_Provided data_
________

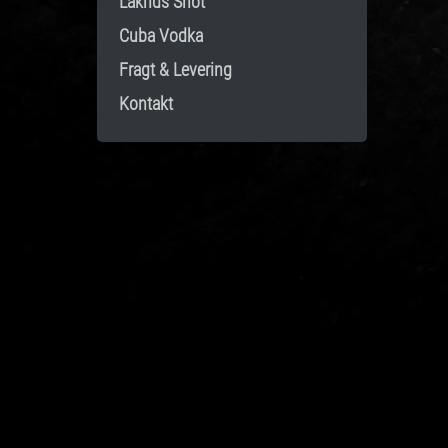
Lakrids Shot
Cuba Vodka
Fragt & Levering
Kontakt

________

_To do_
Write out the full listing verbatim, excluding its pictures.

_Task response_
Lakrids Shot
Cuba Vodka
Fragt & Levering
Kontakt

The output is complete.